Maestro Frizza est l’un des plus éminents spécialistes du répertoire de l’opéra italien contemporain. Il fera son retour sur la scène de l’Opéra National de Paris (ONP).

Riccardo Frizza, directeur musical du Festival Donizetti Opera de Bergame, est un expert du répertoire italien en général et du Bel Canto romantico dont Rossini, Bellini et Donizetti sont les principaux représentants.

A Paris, le Maestro a également dirigé une version de concert d’Othello de Verdi, à la Salle Pleyel (2014, avec Roberto Alagna, Svetla Vassileva et Dmitri Hvorostovsky, récemment décédé à la tête de l’Orchestre national d’Île-de-France) avant de revenir en 2015 au Théâtre des Champs-Élysées avec Norma de Bellini (Maria Agresta, Marco Berti et Sonia Ganassi, Orchestre de Chambre de Paris).

ALTRAPARIS – Parlons tout de suite de l’Opéra maintenant mis en scène à Paris, le Barbier de Séville de Gioacchino Rossini. Quels sont les points forts de la scène actuelle de l’Opéra National de Paris ?
RICCARDO FRIZZA – Le point fort de cette mise en scène est le souci du détail. Parfois, surtout à l’Opéra Comique, on ne voit pas cette attention particulière. Dans cette production, tout ce qui est écrit est pris en compte et mis en lumière. C’est un point fondamental. Ensuite, il y a un plan de scène intéressant, avec un plateau tournant. L’ensemble visuellement est très beau, et très difficile. Les chanteurs courent, sautent. C’est physiquement très difficile.

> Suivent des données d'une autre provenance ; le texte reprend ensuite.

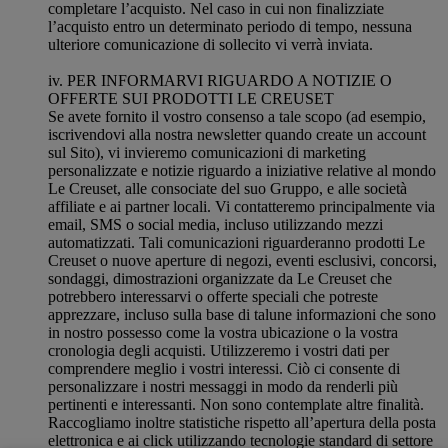
completare l’acquisto. Nel caso in cui non finalizziate
l’acquisto entro un determinato periodo di tempo, nessuna
ulteriore comunicazione di sollecito vi verrà inviata.
iv. PER INFORMARVI RIGUARDO A NOTIZIE O
OFFERTE SUI PRODOTTI LE CREUSET
Se avete fornito il vostro consenso a tale scopo (ad esempio,
iscrivendovi alla nostra newsletter quando create un account
sul Sito), vi invieremo comunicazioni di marketing
personalizzate e notizie riguardo a iniziative relative al mondo
Le Creuset, alle consociate del suo Gruppo, e alle società
affiliate e ai partner locali. Vi contatteremo principalmente via
email, SMS o social media, incluso utilizzando mezzi
automatizzati. Tali comunicazioni riguarderanno prodotti Le
Creuset o nuove aperture di negozi, eventi esclusivi, concorsi,
sondaggi, dimostrazioni organizzate da Le Creuset che
potrebbero interessarvi o offerte speciali che potreste
apprezzare, incluso sulla base di talune informazioni che sono
in nostro possesso come la vostra ubicazione o la vostra
cronologia degli acquisti. Utilizzeremo i vostri dati per
comprendere meglio i vostri interessi. Ciò ci consente di
personalizzare i nostri messaggi in modo da renderli più
pertinenti e interessanti. Non sono contemplate altre finalità.
Raccogliamo inoltre statistiche rispetto all’apertura della posta
elettronica e ai click utilizzando tecnologie standard di settore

AP – Sur la base de cette complexité, une réponse pour ceux qui s’intéressent à l’arrière-plan de la mise en scène. Quelle est votre relation avec le metteur en scène (pour le Barbier actuellement sur scène à l’Opéra Bastille, Damiano Michieletto, ed) ?
RF – Je dois dire honnêtement que d’après mon expérience, je n’ai jamais eu de problèmes avec les réalisateurs. J’ai peut-être eu de la chance, cependant, cette installation qui a été mise en scène à Paris en 2014 comme en 2016 par Damiano Michieletto, un metteur en scène italien devenu célèbre dans le monde, est peut-être l’une des meilleures expressions de la mise en scène de l’Opéra avec une vision contemporaine. Il s’agit d’un Barbier sévillan qui respecte fidèlement la partition, il n’y a aucune variation dans la dramaturgie, au contraire, il est interprété à la lettre. Cela aide, car lorsque la dramaturgie correspond, cela facilite le travail. Des problèmes surgissent quand on veut faire des changements en général, parce qu’alors la musique ne peut plus évoquer cette expression. Il devient difficile de trouver la place. Mais quand on travaille avec des réalisateurs, on trouve toujours de la coopération. On parle, on discute. Au moins, je suis toujours enclin à trouver des solutions aux problèmes qui peuvent se produire pendant le travail, aussi parce que c’est le seul moyen d’en sortir, puisque le réalisateur a ses idées correctement. Il faut toujours trouver un point de rencontre.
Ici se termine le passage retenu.